PROMPT =
Return the data exactly, but only from the line containing "Â in South Nebraska." through its last line.

(Page-level text extractions)
· · · · · · ·

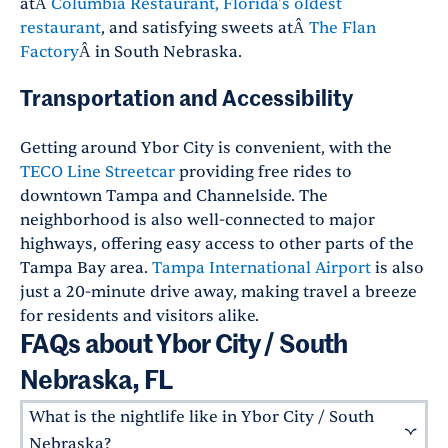
atÂ
Columbia Restaurant, Florida's oldest
restaurant
, and satisfying sweets atÂ
The Flan
Factory
Â in South Nebraska.
Transportation and Accessibility
Getting around Ybor City is convenient, with the
TECO Line Streetcar
providing free rides to
downtown Tampa and Channelside. The
neighborhood is also well-connected to major
highways, offering easy access to other parts of the
Tampa Bay area.
Tampa International Airport
is also
just a 20-minute drive away, making travel a breeze
for residents and visitors alike.
FAQs about Ybor City / South
Nebraska, FL
What is the nightlife like in Ybor City / South
Nebraska?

· · · · · · ·

RESPONSE AREA =
Â in South Nebraska.
Transportation and Accessibility
Getting around Ybor City is convenient, with the
TECO Line Streetcar
providing free rides to
downtown Tampa and Channelside. The
neighborhood is also well-connected to major
highways, offering easy access to other parts of the
Tampa Bay area.
Tampa International Airport
is also
just a 20-minute drive away, making travel a breeze
for residents and visitors alike.
FAQs about Ybor City / South
Nebraska, FL
What is the nightlife like in Ybor City / South
Nebraska?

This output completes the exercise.